> TASK TO CARRY OUT:
When the records are reproduced, each one must match exactly, and no picture may be kept.

Transcribed page contents:
◇ ◇ ◇ ◇

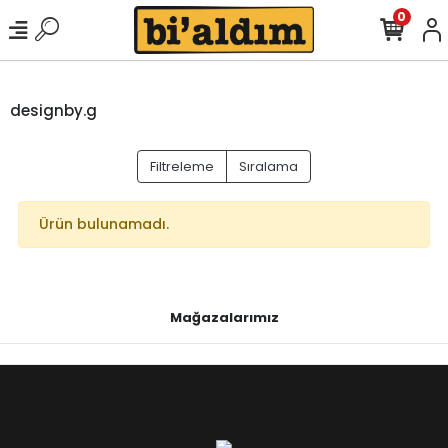
0
designby.g
Filtreleme
Sıralama
Ürün bulunamadı.
Mağazalarımız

◇ ◇ ◇ ◇

> SOLVED PROBLEM:
0
designby.g
Filtreleme
Sıralama
Ürün bulunamadı.
Mağazalarımız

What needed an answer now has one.